*** Dataset excerpts ***

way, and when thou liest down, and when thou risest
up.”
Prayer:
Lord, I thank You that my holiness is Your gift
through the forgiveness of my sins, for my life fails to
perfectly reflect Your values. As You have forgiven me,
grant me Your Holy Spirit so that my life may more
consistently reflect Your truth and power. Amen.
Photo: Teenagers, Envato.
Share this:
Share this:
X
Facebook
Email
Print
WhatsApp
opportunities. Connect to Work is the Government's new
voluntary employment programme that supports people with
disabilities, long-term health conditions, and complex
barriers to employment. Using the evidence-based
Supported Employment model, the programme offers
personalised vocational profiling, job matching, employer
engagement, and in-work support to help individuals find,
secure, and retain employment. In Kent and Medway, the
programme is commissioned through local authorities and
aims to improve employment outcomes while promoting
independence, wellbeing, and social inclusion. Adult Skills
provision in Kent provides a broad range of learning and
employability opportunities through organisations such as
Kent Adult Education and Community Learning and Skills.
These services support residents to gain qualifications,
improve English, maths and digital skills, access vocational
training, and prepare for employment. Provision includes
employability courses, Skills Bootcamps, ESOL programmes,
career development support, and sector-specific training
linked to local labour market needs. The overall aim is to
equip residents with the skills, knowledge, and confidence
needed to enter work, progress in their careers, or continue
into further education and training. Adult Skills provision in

*** End of Dataset excerpts ***
*** Dataset excerpts ***

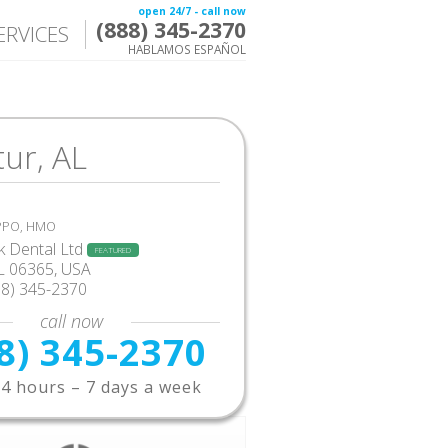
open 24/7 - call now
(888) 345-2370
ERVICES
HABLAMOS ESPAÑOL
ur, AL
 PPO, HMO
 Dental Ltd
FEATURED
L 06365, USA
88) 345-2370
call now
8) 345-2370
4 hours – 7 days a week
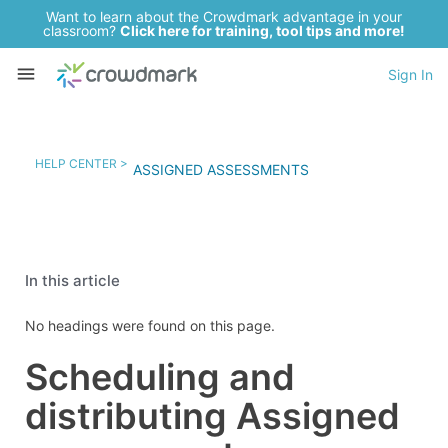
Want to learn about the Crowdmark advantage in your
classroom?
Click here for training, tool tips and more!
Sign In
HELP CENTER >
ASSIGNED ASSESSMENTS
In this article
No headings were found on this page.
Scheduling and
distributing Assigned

*** End of Dataset excerpts ***
*** Dataset excerpts ***

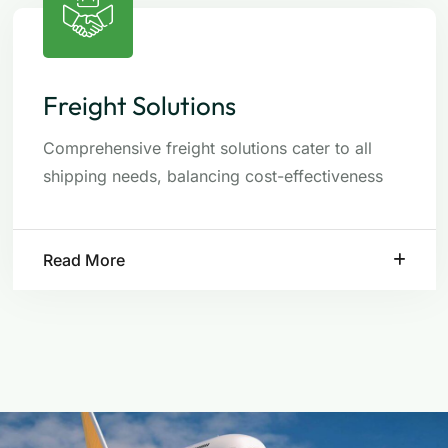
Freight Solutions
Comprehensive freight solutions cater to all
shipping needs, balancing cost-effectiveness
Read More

*** End of Dataset excerpts ***

**Work request**
Look through the records above and please copy every line in which the string "needs" occurs.

**Result**
linked to local labour market needs. The overall aim is to
shipping needs, balancing cost-effectiveness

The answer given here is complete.